To calculate the benefit, we multiplied the difference between the
benchmark rate and the interest rate in effect for the NAFINSA loan by
the principal outstanding during the review period. We divided the
benefit by the firm's total sales during the review period and then
weight-averaged the benefit received by each company using as the
weight its share of total Mexican exports to the United States of the
subject merchandise. On this basis, we preliminarily determine the
benefit from this program to be 0.01 percent ad valorem for all
companies.
II. Programs Preliminarily Found To Be Not Used
We also examined the following programs and preliminarily
determined that exporters of the subject merchandise did not apply for
or receive benefits under these programs during the review period:
(A) Other BANCOMEXT preferential financing;
(B) Other Dollar-Denominated Financing Programs;
(C) Fiscal Promotion Certificates (CEPROFI);
(D) Import duty reductions and exemptions;
(E) State tax incentives;
(F) Article 15 Loans;
(G) NAFINSA FONEI-type financing; and
(H) NAFINSA FOGAIN-type financing.
Preliminary Results of Review
For the period January 1, 1993, through December 31, 1993, we
preliminarily determined the total bounty or grant to be 0.48 percent
ad valorem for all companies. In accordance with 19 CFR 355.7, any rate
less than 0.5 percent ad valorem is de minimis.
If the final results remain the same as these preliminary results,
the Department intends to instruct the U.S. Customs Service to
liquidate, without regard to countervailing duties, all shipments of
the subject merchandise from Mexico exported on or after January 1,
1993, and on or before December 31, 1993.
The Department also intends to instruct the U.S. Customs Service to
collect a cash deposit of estimated countervailing duties of zero
percent of the f.o.b. invoice price on all shipments of the subject
merchandise from all companies, entered or withdrawn from warehouse,
for consumption on or after the date of publication of the final date
of the publication of the final result of this review.

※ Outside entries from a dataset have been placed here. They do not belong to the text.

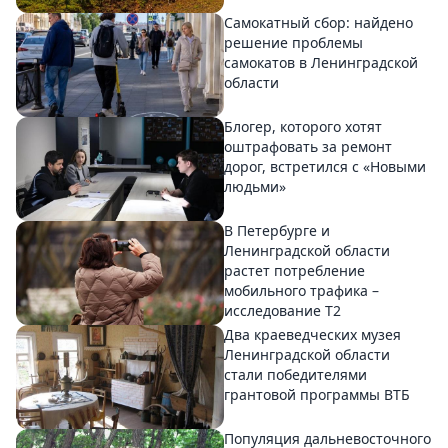
Самокатный сбор: найдено
решение проблемы
самокатов в Ленинградской
области
Блогер, которого хотят
оштрафовать за ремонт
дорог, встретился с «Новыми
людьми»
В Петербурге и
Ленинградской области
растет потребление
мобильного трафика –
исследование T2
Два краеведческих музея
Ленинградской области
стали победителями
грантовой программы ВТБ
Популяция дальневосточного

Parties to the proceeding may request disclosure of the calculation
methodology and interested parties may request a hearing not later than
10 days after the date of publication of this notice. Pursuant to 19
CFR 355.38(c), interested parties may submit written arguments in case
briefs on these preliminary results within 30 days of the date of
publication. Rebuttal briefs, limited to arguments raised in case
briefs, may be submitted seven days after the time limit for filing the
case brief. Any hearing, if requested, will be held seven days after
the scheduled date for submission of rebuttal briefs. Copies of case
briefs and rebuttal briefs must be served on interested parties in
accordance with 19 CFR 355.38(e).
Representatives of parties to the proceeding may request disclosure
of proprietary information under administrative protective order no
later than 10 days after the representative's client or employer
becomes a party to the proceeding, but in no event later than the date
the case briefs, under Sec. 355.38(c), are due. The Department will
publish the final results of this administrative review, including the
results of its analysis of issues raised in any case or rebuttal brief,
or at a hearing. This administrative review and notice are in
accordance with section 751(a)(1) of the Act (19 U.S.C. 1675(a)(1)) and
19 CFR 355.22.
Dated: May 10, 1995.
Susan G. Esserman,
Assistant Secretary for Import Administration.